One final thought about the ERP: if this really is the version after the Treasury put their adorable little feet down and insisted on more targets, then it’d be comedy gold to see the previous version.

They think it’s all over…

This week the PM announced early ending of the remaining Covid-19 restrictions this week, including the mandate to self-isolate once diagnosed as infected. Free mass testing will also end from 1 April.

The proposed basis for this was the reduction in infections and hospitalisations.

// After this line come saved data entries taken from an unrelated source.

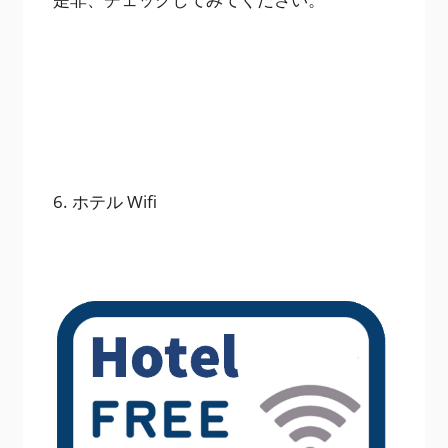
6. ホテル Wifi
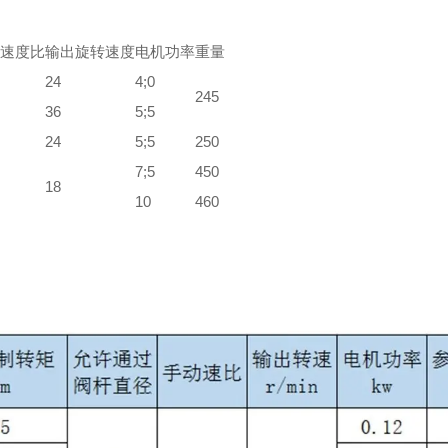
速度比
输出旋转速度
电机功率
重量
24
4;0
245
36
5;5
24
5;5
250
7;5
450
18
10
460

And where were the scientists to back this widely-trailled move? 

After weeks of remaining catherdrally silent, chief medical officer Prof Sir Chris Whitty and chief scientific adviser Sir Patrick Vallance emerged to stand beside the PM as he urged the public to be “considerate” to others if they test positive for Covid after restrictions end – assuming they can pay for the test, of course. 

In contrast to the PM’s buillsh tone, Whitty and Vallance sounded notes of caution, referring to high case rates and “significant problems” which could be caused by new variants. Their muted messages revealed the deeply unscientific nature of this announcement.

Just before parliamentary recess, the PM told the commons “we have to clear our Covid backlogs”. Yet here he was, ending restrictions a month early, at a time when there are over 11,000 in hospital for Covid and 300 in mechanical ventilator beds. 

A small positive note was the decision to retain the Office for National Statistics weekly Covid19 infection sampling survey – albeit scaled down. This survey is regarded as the “gold standard” because it has tracked the same households since June 2020: as such, it is not subject to variations in numbers of people self-testing. 

All of this matters to the NHS’s prospects. Because as the Ipsos MORI opinion polling work for Health Foundation pointed out, people have started paying attention to the state of the NHS: and they have started to expect that it will deteriorate further. 

Electorally, not only will this have consequences for the government, it is already having them: new polling for Redfield and Wilton found Labour in the lead across all principal public policy areas for the first time in a very long time.